_What the task requires:_ Leaving the pictures aside, reproduce the data in full and word for word.

_Extracted information:_
■ ■ ■

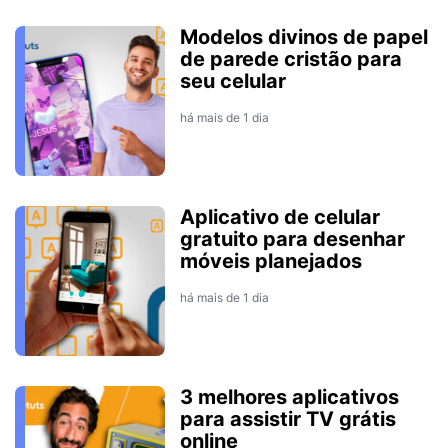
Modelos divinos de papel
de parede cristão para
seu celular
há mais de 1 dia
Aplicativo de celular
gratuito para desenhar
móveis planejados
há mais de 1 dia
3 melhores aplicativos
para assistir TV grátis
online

■ ■ ■

_Reply to the exercise:_
Modelos divinos de papel
de parede cristão para
seu celular
há mais de 1 dia
Aplicativo de celular
gratuito para desenhar
móveis planejados
há mais de 1 dia
3 melhores aplicativos
para assistir TV grátis
online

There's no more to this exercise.